愛してるの期限が切れる前に

「水族館?」

 それは、玲桜のマンションに越してきた翌週のことだった。
 婚姻届は、マンションに越してきた翌日に玲桜が提出し、無事受領された。
 晴れて夫婦にはなったが、花には、「しばらく百花の友達の”玲桜君”の家にお泊まりする」と話した。いきなり結婚すると言っても理解できないだろうし、「あなたのパパよ」なんて言えるわけがない。
 玲桜は寂しそうな顔をしていたけれど、納得はしてくれているようだった。
 保育園には事情を話し、当面休園することとなった。園長先生は、何度も電話口で花の心配をしてくれていた。
 花が保育園に行けないなら、百花も仕事には行けない。
 正社員でないため、百花は離職するしかなかった。その日から、花とマンションに缶詰状態になった。
 玲桜は、こうなることも見越していたのか、一階にプレイルームまで準備してくれていた。
 滑り台やブランコを前に、花の目がかつてないほど興奮で輝いていた。
 が、それも三日もすれば慣れてしまう。
 モモこと「あっちゃ」も、花の遊び相手にはならず、花が「外に出たい」とぐずっていた矢先の提案だった。
 正直、心が揺れた。
 外で思いきり花を遊ばせてやりたい。
 だが、保育園を休園してまでこもっている理由を考えれば、すぐには頷けなかった。

「それって、玲桜も一緒なんだよね?」

 せめて、玲桜だけでも離れてくれたら。

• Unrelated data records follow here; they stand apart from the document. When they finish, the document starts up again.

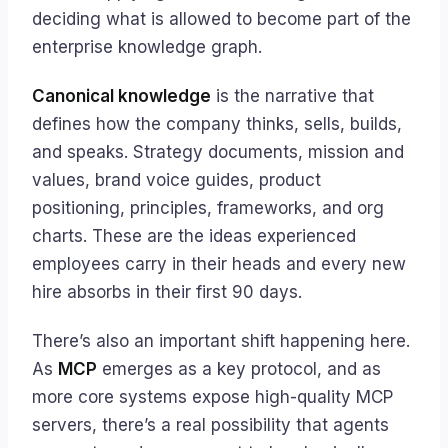
deciding what is allowed to become part of the
enterprise knowledge graph.
Canonical knowledge
is the narrative that
defines how the company thinks, sells, builds,
and speaks. Strategy documents, mission and
values, brand voice guides, product
positioning, principles, frameworks, and org
charts. These are the ideas experienced
employees carry in their heads and every new
hire absorbs in their first 90 days.
There’s also an important shift happening here.
As
MCP
emerges as a key protocol, and as
more core systems expose high-quality MCP
servers, there’s a real possibility that agents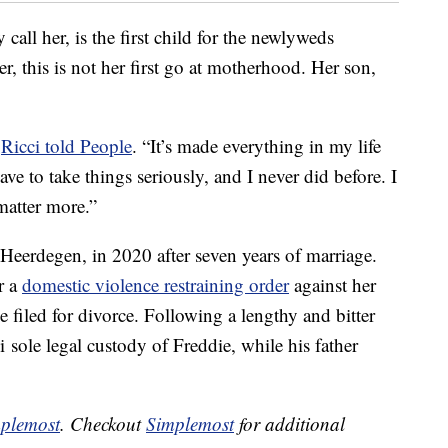
call her, is the first child for the newlyweds
ter, this is not her first go at motherhood. Her son,
”
Ricci told People
. “It’s made everything in my life
ve to take things seriously, and I never did before. I
matter more.”
 Heerdegen, in 2020 after seven years of marriage.
r a
domestic violence restraining order
against her
 filed for divorce. Following a lengthy and bitter
i sole legal custody of Freddie, while his father
plemost
. Checkout
Simplemost
for additional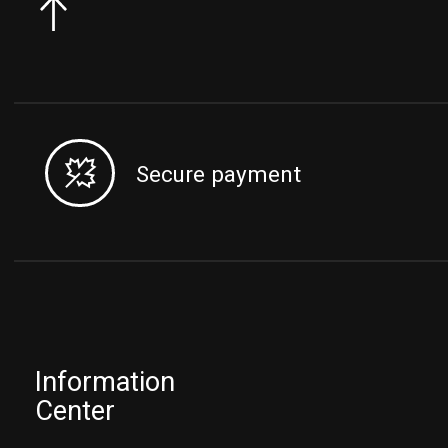
Secure payment
Information
Center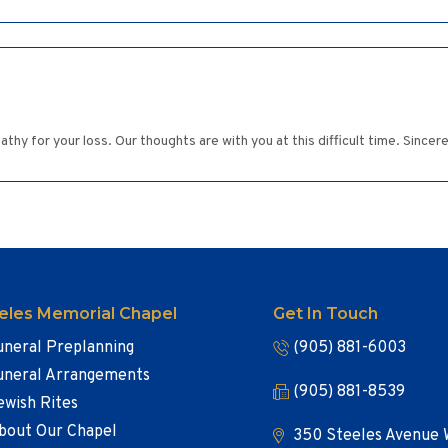
hy for your loss. Our thoughts are with you at this difficult time. Sincer
eles Memorial Chapel
Get In Touch
uneral Preplanning
(905) 881-6003
uneral Arrangements
(905) 881-8539
ewish Rites
bout Our Chapel
350 Steeles Avenue 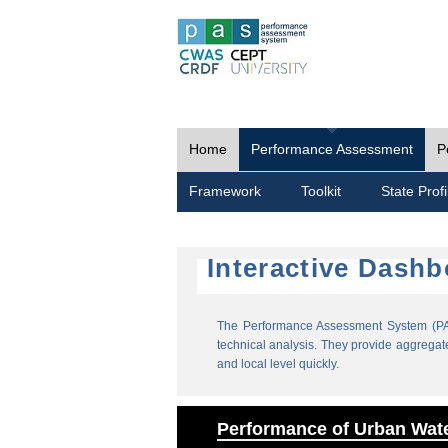
Home
Performance Assessment
P
Framework
Toolkit
State Profi
Interactive Dash
The Performance Assessment System (PAS
technical analysis. They provide aggregate 
and local level quickly.
Performance of Urban Wate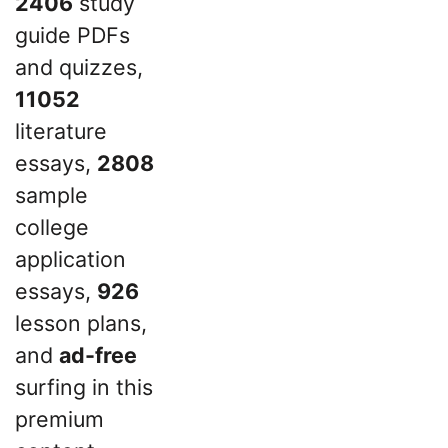
2406
study
guide PDFs
and quizzes,
11052
literature
essays,
2808
sample
college
application
essays,
926
lesson plans,
and
ad-free
surfing in this
premium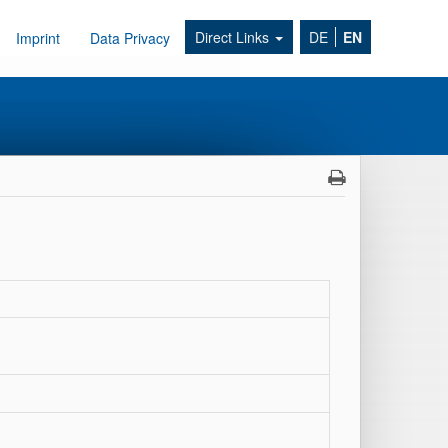
Direct Links
DE
EN
Imprint
Data Privacy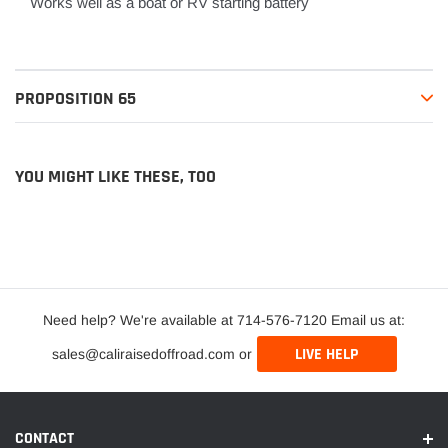
Works well as a boat or RV starting battery
PROPOSITION 65
YOU MIGHT LIKE THESE, TOO
Need help? We're available at 714-576-7120 Email us at:
LIVE HELP
sales@caliraisedoffroad.com or
CONTACT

そう思う自分の狡さが嫌になる。

「俺と一緒にいたくない?」

 そうではない。そんなわけがなかった。

「目立つ……のは、ちょっと」
 心の中で何度も「ごめんなさい」と詫びながら、そう言うのがやっとだった。

「大丈夫、貸し切りにするよ」

 考えもしない提案に、百花は面食らった。

「そこまでしなくても」
「貸し切りは特別なことじゃないよ。ほら、見て」

 そう言って、玲桜がスマホの画面を翳した。